(Saved data entries)
--
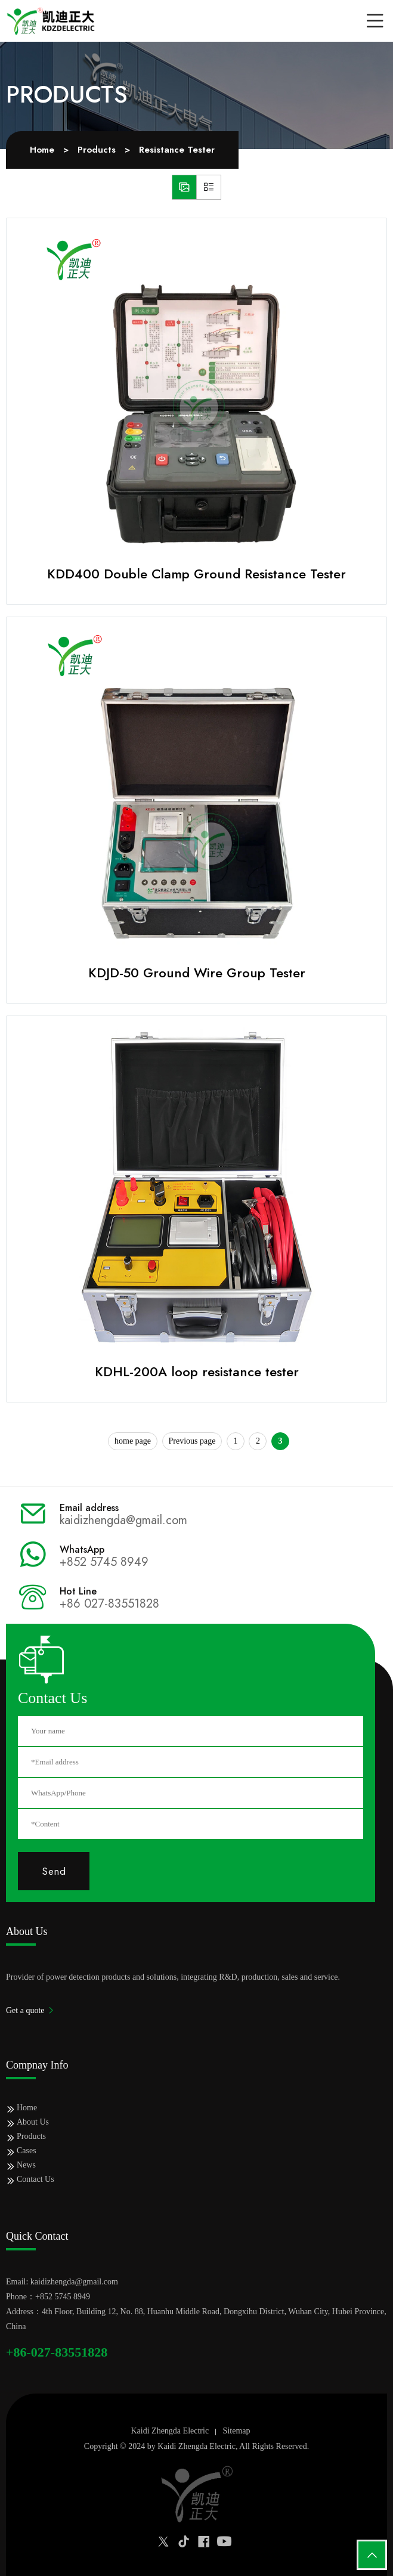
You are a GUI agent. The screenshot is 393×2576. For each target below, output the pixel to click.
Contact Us (35, 2179)
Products (97, 149)
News (26, 2164)
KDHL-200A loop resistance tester (197, 1371)
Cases (26, 2150)
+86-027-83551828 (56, 2352)
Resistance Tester (177, 149)
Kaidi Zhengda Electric (170, 2430)
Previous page (192, 1440)
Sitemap (236, 2430)
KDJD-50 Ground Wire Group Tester (196, 972)
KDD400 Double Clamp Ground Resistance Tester (196, 573)
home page (133, 1440)
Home (42, 149)
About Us (33, 2121)
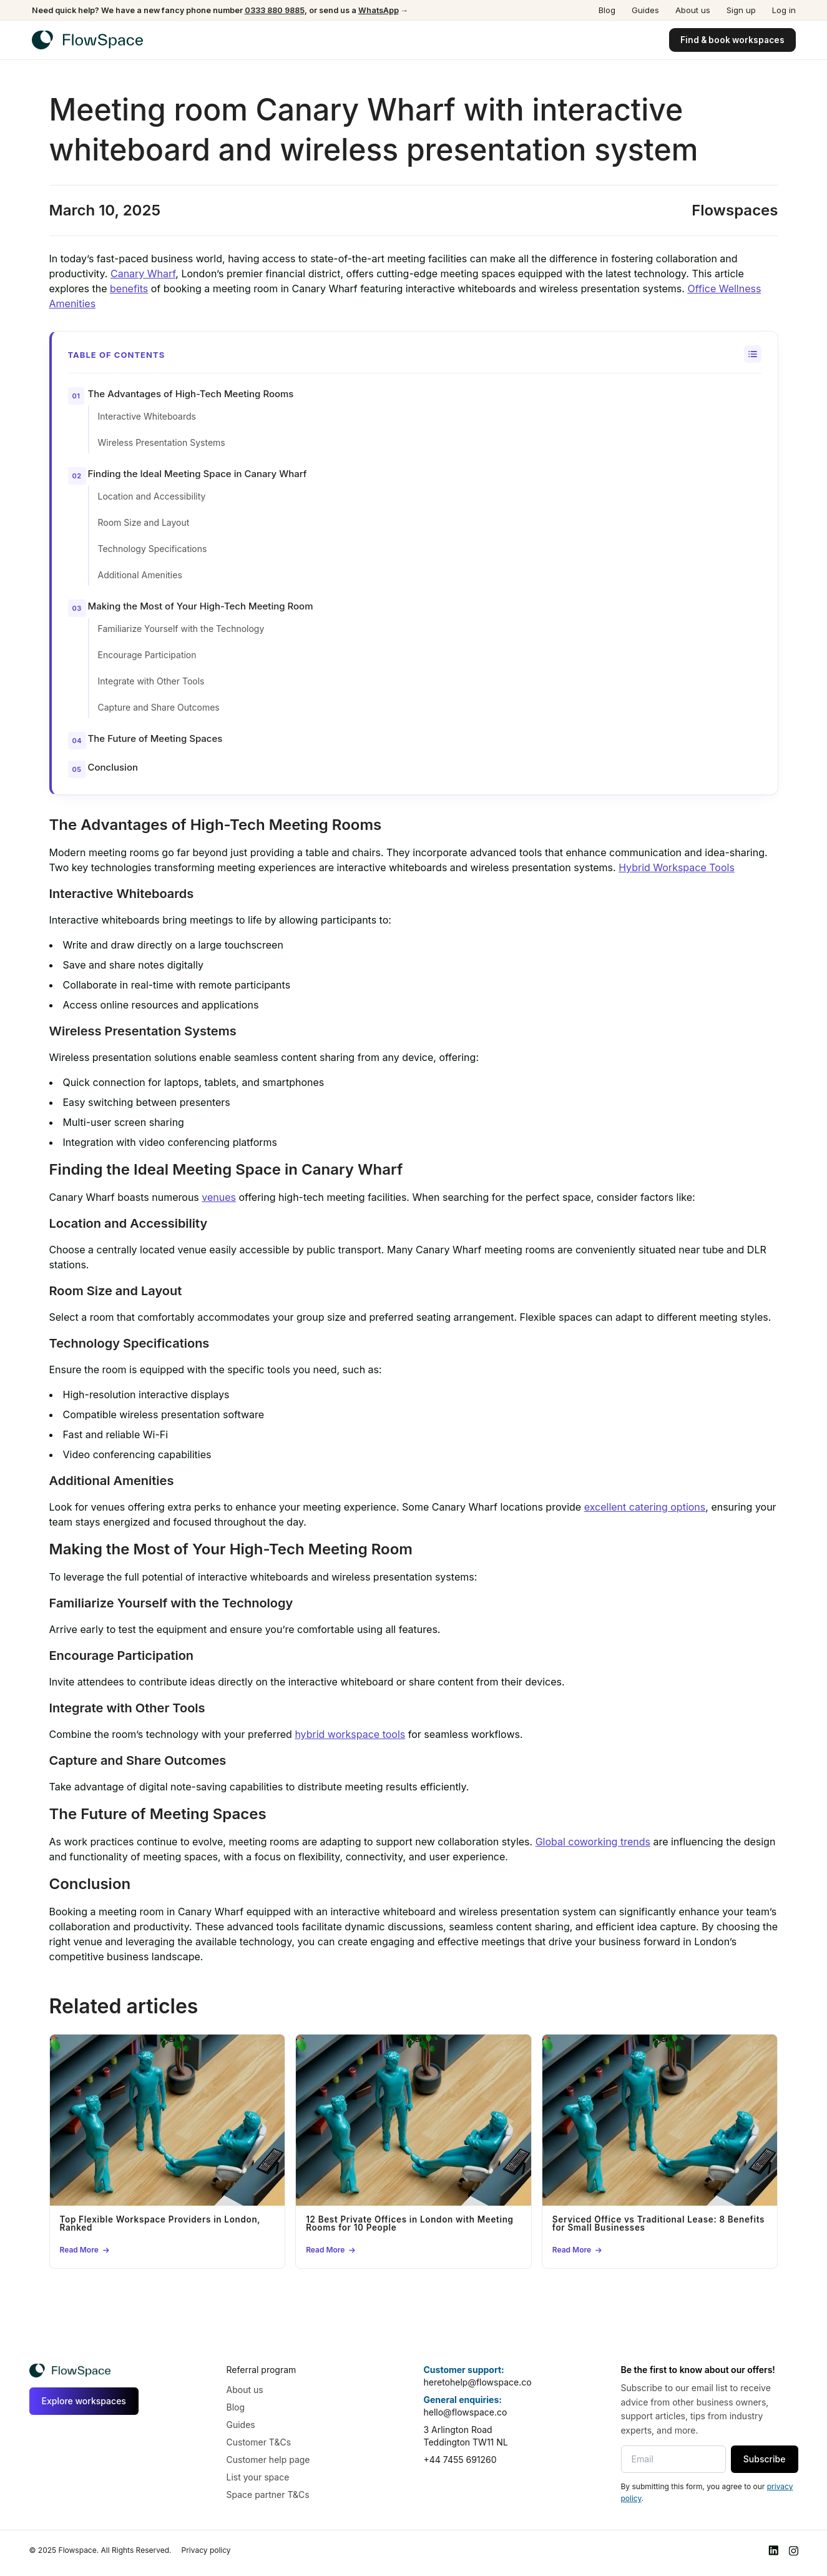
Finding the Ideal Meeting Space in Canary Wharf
--
Task: Exact copy, no pictures: please print every record above as written.

Answer to this exercise:
You are a GUI agent. The screenshot is 393×2576. For each target below, output the pixel to click.
Contact Us (35, 2179)
Products (97, 149)
News (26, 2164)
KDHL-200A loop resistance tester (197, 1371)
Cases (26, 2150)
+86-027-83551828 (56, 2352)
Resistance Tester (177, 149)
Kaidi Zhengda Electric (170, 2430)
Previous page (192, 1440)
Sitemap (236, 2430)
KDJD-50 Ground Wire Group Tester (196, 972)
KDD400 Double Clamp Ground Resistance Tester (196, 573)
home page (133, 1440)
Home (42, 149)
About Us (33, 2121)
Finding the Ideal Meeting Space in Canary Wharf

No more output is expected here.